Hope and expectancy

All young people need to believe in a promising future with real opportunities (Balk, 1995). Resilient individuals report that faith and hope played a key role in sustaining them through adversity. Masten (2009) refers to the classic Kauai Study, where Werner and Smith (1992) noted that the cohort of young people found to be resilient expressed optimism, hope for the future, and a deeply held conviction that life has meaning.

Hope and expectancy is borne out of feeling secure, valued and competent. Many clients of youth AOD services experience social exclusion and a poverty of developmentally conducive experiences. With no reason to believe that their circumstances will improve, it is natural for young people to feel pessimistic about their prospects for future.

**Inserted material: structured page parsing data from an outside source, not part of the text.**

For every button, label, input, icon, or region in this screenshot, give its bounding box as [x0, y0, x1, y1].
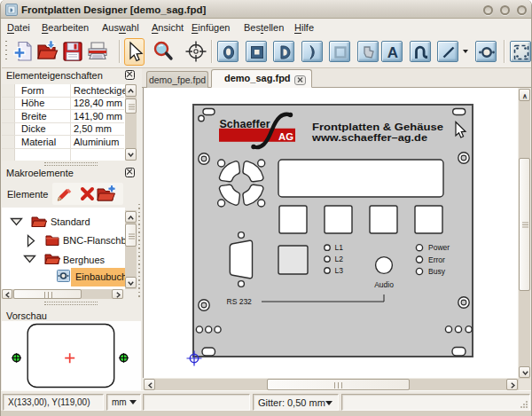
svg-text:A: A [387, 44, 398, 61]
svg-text:RS 232: RS 232 [227, 297, 253, 306]
svg-text:Frontplatten & Gehäuse: Frontplatten & Gehäuse [312, 122, 443, 132]
svg-text:Busy: Busy [428, 267, 446, 276]
svg-text:L1: L1 [335, 243, 344, 252]
svg-text:AG: AG [278, 131, 293, 142]
svg-text:Power: Power [428, 243, 450, 252]
svg-text:L2: L2 [335, 255, 344, 263]
svg-text:L3: L3 [335, 266, 344, 275]
svg-text:www.schaeffer–ag.de: www.schaeffer–ag.de [311, 132, 427, 143]
svg-text:Audio: Audio [374, 280, 394, 289]
svg-text:Schaeffer: Schaeffer [220, 117, 270, 130]
svg-text:Error: Error [428, 255, 445, 264]
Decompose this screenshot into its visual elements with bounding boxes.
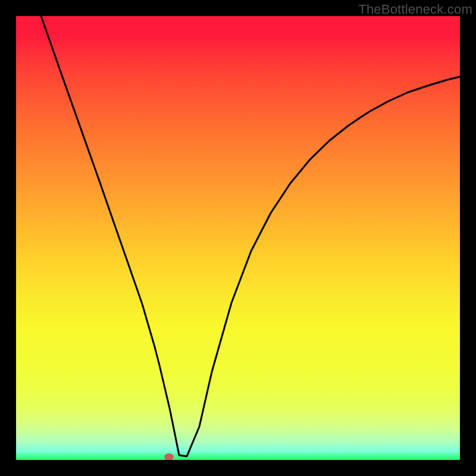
plot-area — [16, 16, 460, 460]
watermark-text: TheBottleneck.com — [358, 2, 472, 17]
bottleneck-curve-svg — [16, 16, 460, 460]
chart-frame: TheBottleneck.com — [0, 0, 476, 476]
bottleneck-curve — [41, 16, 460, 456]
minimum-marker — [164, 453, 174, 460]
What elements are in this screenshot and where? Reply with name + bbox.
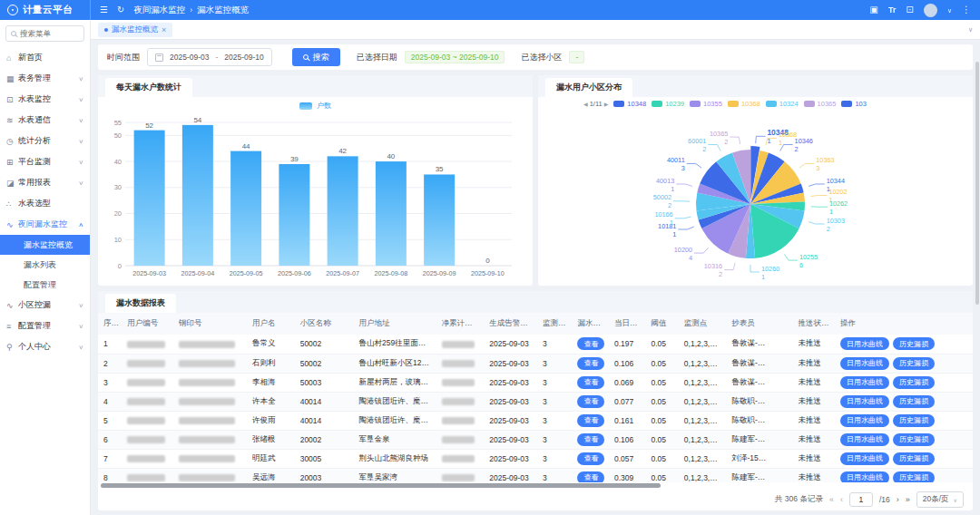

This assertion is corroborated by Fisher, Florsheim and Sheetz (2005), who found that homeless adolescents tend to experience high rates of hopelessness and a diminished sense of self-efficacy. The conditions most likely to generate a sense of hope and positive expectation among these young people are also those that contribute to healthy development and resilient adaptation.

On a practical level, setting and pursuing goals, including those aimed at resolving issues of immediate concern (such as finding accommodation), engages young people in future-oriented action. Even very small gains and successes provide tangible reasons to envisage a positive future. Gradually, the accumulation and recognition of goals achieved, combined with the knowledge that useful and reliable assistance is available, can produce a greater sense of hope that change is possible and provide reasons to consider and work towards a better future.